Kısacası değerli okurlarım; bu iki konu Papaz ve Arap meselesi birbirinden bağımsız olmayıp aynı senaryonun 2 farklı oyuncusudur. Artist Amerika, yönetmen İngiltere, figüranlar Türkiye ve Arabistan, seyirciler Avrupa…

Şimdi bu skandalın ve rezaletin altından nasıl kalkılacak derken; TÜRKÜM, DOĞRUYUM, ÇALIŞKANIM…

Son 5 gündür hem sosyal medyada, hem tüm iletişim kanallarında ANDIMIZ’dan başka bir şey konuşulup yazılıyor mu?

Ne papaz, ne Kaşıkçı, ne ekonomi, ne Arda Turan, ne Suriyeliler meselesi, TERTEMİZ…

İktidar seçmeninin bir kısmını tenzih ederek; çünkü bir kısım iktidar seçmeni, muhalefet gibi sesini yükseltti bu papaz, Kaşıkçı ve ekonomi konusunda serzenişte bulunmuştu, muhalefet seçmenini nasıl susturulabilirdi?

Uyku hapı gibi!

Yine de ANDIMIZ’ın aramıza geri dönmesi acayip bir mutluluk kaynağı kanaatimce.

 Ne Mutlu Türküm Diyene.

***

YEREL SEÇİMLER

Genelde ittifaklar çatlamaz ise AKP ve MHP alır götürür gibi görünüyor yerel seçimleri.

Muhalefet ise yine onlara, hüsran ve hasret var gibi görünüyor böyle giderlerse.

Yukarıda detayları ile yazdım, PR diye bir şey var şimdilerde; eskiden reklam, kampanya vs. sözcükler ile dillendirilirdi.

İktidar dışarıdan aldığı darbeler ile bu PR’ı bir nebze öğrendi ve içeride acayip kullanıyor.
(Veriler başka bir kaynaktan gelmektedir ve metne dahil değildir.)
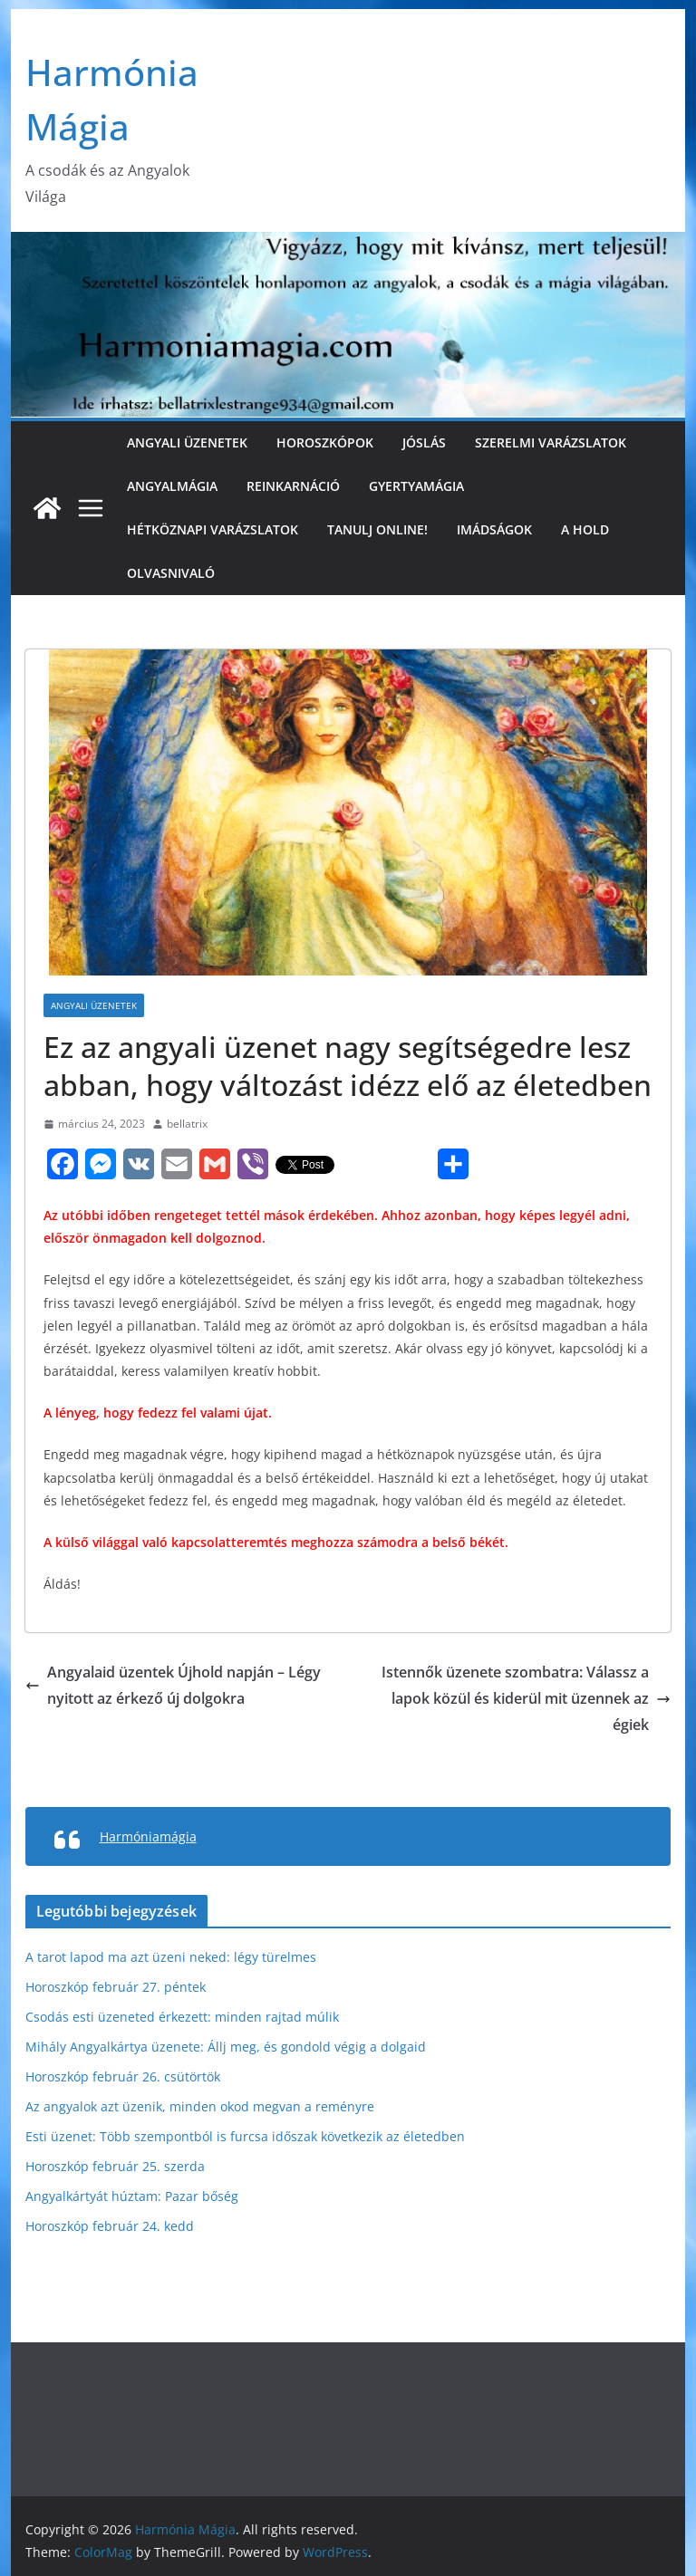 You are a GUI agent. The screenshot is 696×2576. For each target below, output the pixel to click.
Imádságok (494, 529)
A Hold (585, 529)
Dünyada her şey bu PR ile dönüyor ama bizim muhalefetin bu konu ile tanışmadığını söyleyebilirim.

Milyon dolarlar seçimde harcıyor hem iktidar, hem de muhalefet partileri bunun için. Tabii iktidarın devlet bütçesinden de örtülü örtüsüz bu kampanyalar için kullandığını tahmin edebiliyoruz.
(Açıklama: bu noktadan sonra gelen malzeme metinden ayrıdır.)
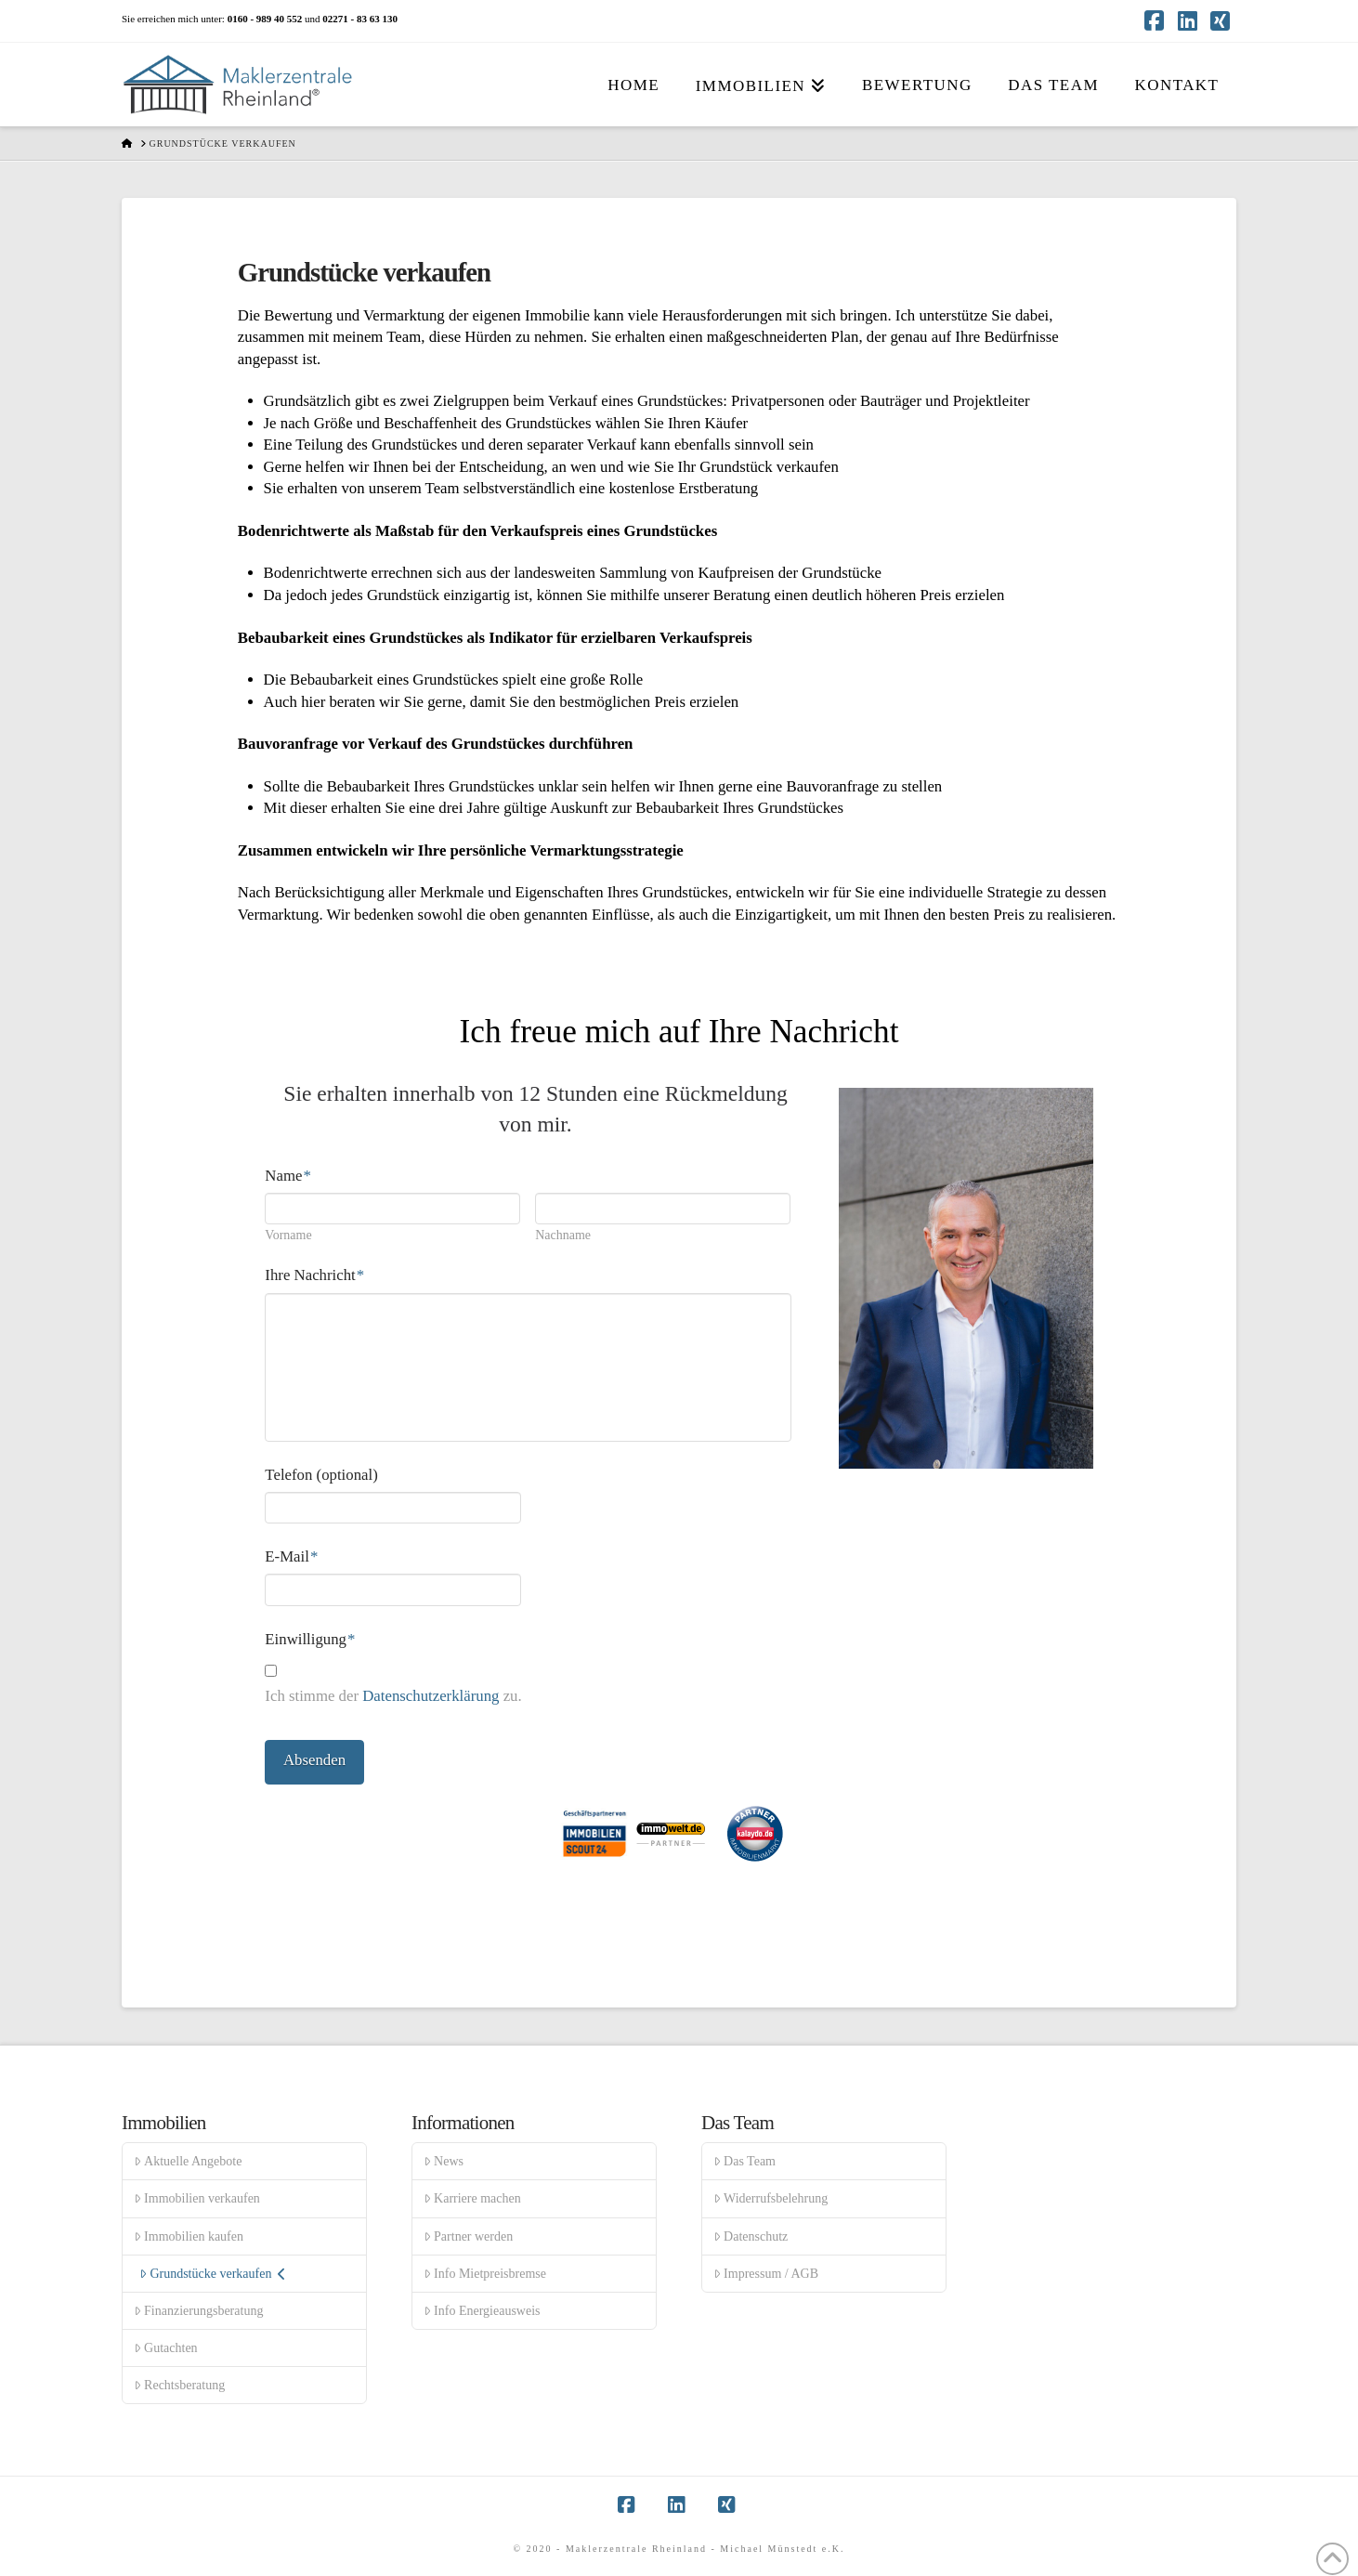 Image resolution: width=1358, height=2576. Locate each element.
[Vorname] (392, 1208)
Yine de muhalefetinde azımsanmayacak seçim yardımları ve teşkilat bütçeleri var azımsanmayacak hem de. Seçmeni bilinçlendirmek açısından paylaşmak isterim; CHP ve teşkilatlarının son iki seçim için harcadığı kampanya bütçesi yaklaşık 350.000.000 TL (ÜÇYÜZMİLYON TÜRK LİRASI). Sadece CHP’nin bu kadar olduğunu düşünürsek muhalefet partilerinin kampanya bütçeleri 1.000.000.000 TL’ye yaklaşıyor. Nereye varmak istiyorum diye merak edenler için yazıyorum. Muhalefet partilerinin sorunu para ve bütçe meselesi değil, rekabet de yenemedikleri iktidar ile ilgili. Sorun plan ya da plansızlık. Hep CHP’den veriyoruz örnekleri lakin hem ana muhalefet, hem de malzemeyi bol bol veriyorlar basın, medya ve seçmene…
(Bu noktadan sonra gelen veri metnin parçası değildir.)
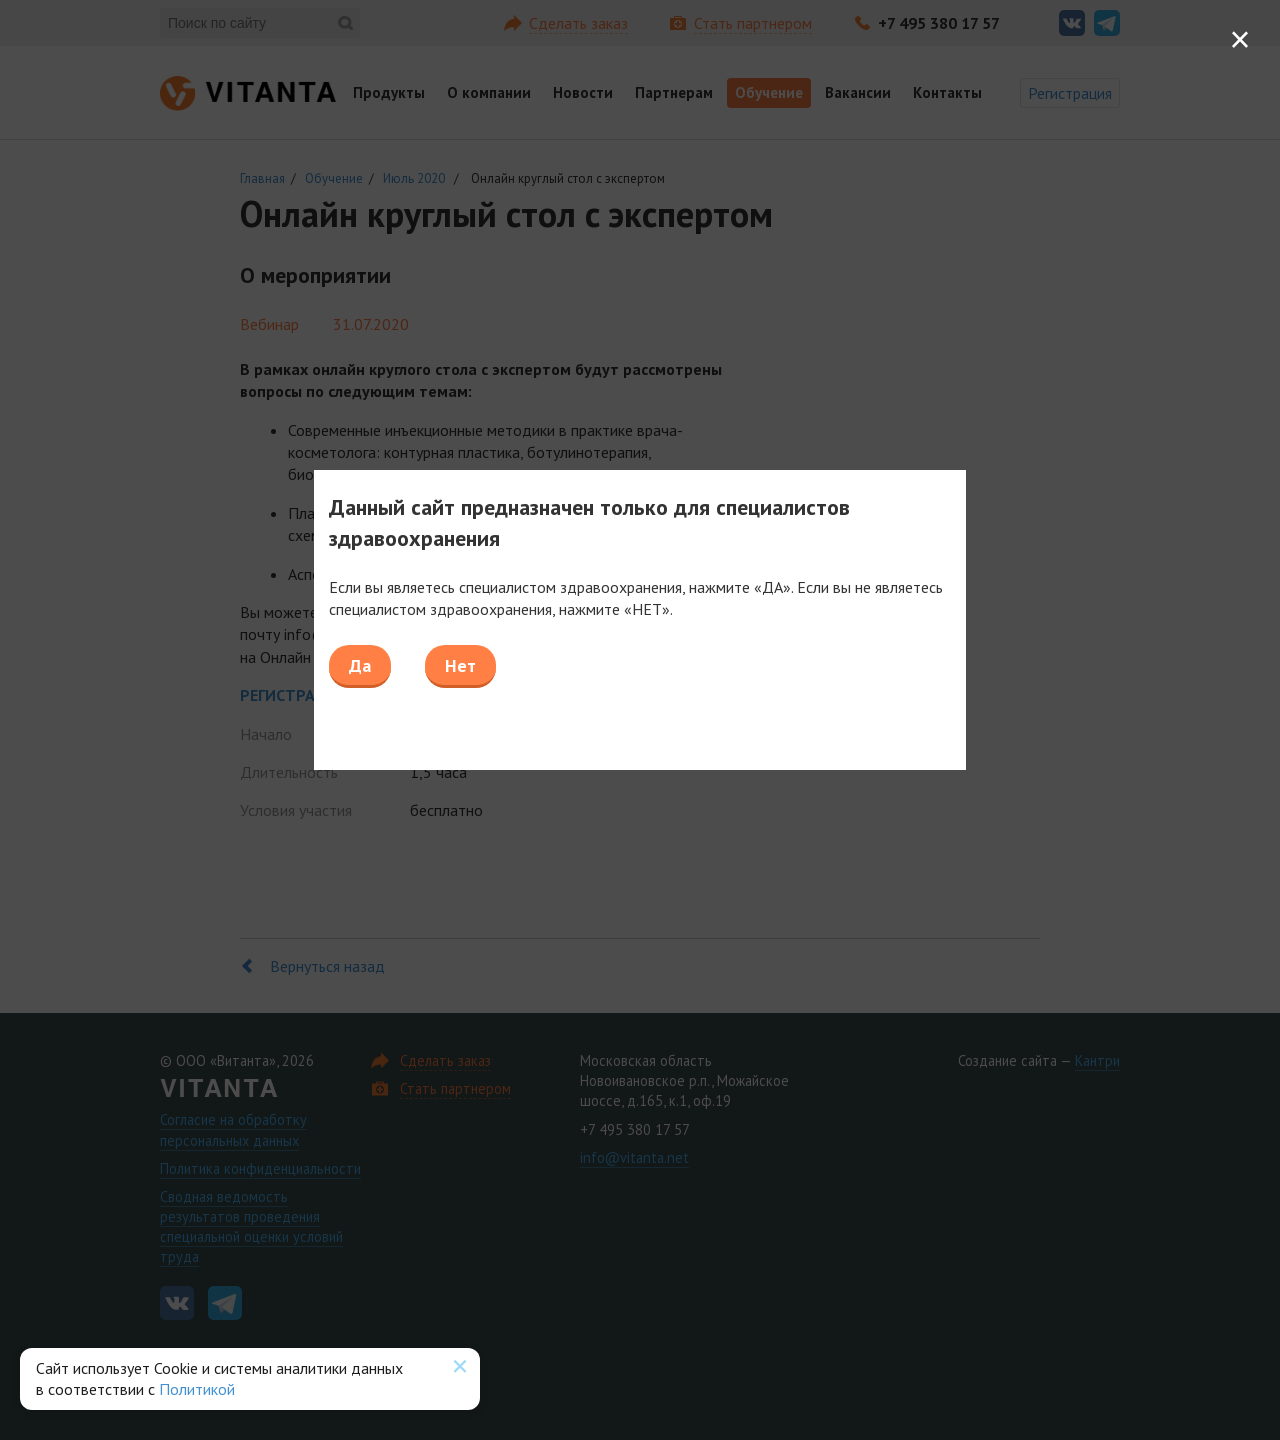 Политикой (197, 1389)
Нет (460, 665)
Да (360, 665)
Geneli yazmaya devam ediyorum; Mart 2019 yerel seçimleri ile ilgili…

Örneğin İstanbul adayı olarak Muharrem İnce’nin adını telaffuz ediyor Genel Başkan Kılıçdaroğlu son 1 haftadır. Arkadaş adam belediye başkan adayı olmak istemediğini, tek adaylığının CHP Genel Başkanlığı olduğunu defaatle açıkladı kamuoyu önünde. Neden ısrar edersiniz bu kadar anlamıyor insan. Belediye başkan adayı olmak istemeyen bir adayı neden halkın ve seçmenin önüne atarsınız? Gönülsüz işten hayır gelmez… Ya da eğri cetvelden doğru çizgi çıkmaz… Daha var ama bu satırlardan paylaşamıyorum etik, kurallar ve kişiliğim gereği. Diğer muhalefet partilerinde de durum şimdilik aynı gibi görünüyor.

Genelde İstanbul, Ankara, İzmir ve her ne kadar çok dillendirilmese de görsel ve yazılı ulusal medya tarafından, Bursa kazanılamaz ise Türkiye’yi kazanmak çok zor tüm partiler için. Zira 80.000.000 milyon nüfusun 35.000.000 milyonu bu 4 şehirde yaşıyor neredeyse, yüzde 45 seçmene tekabül eder bu rakam.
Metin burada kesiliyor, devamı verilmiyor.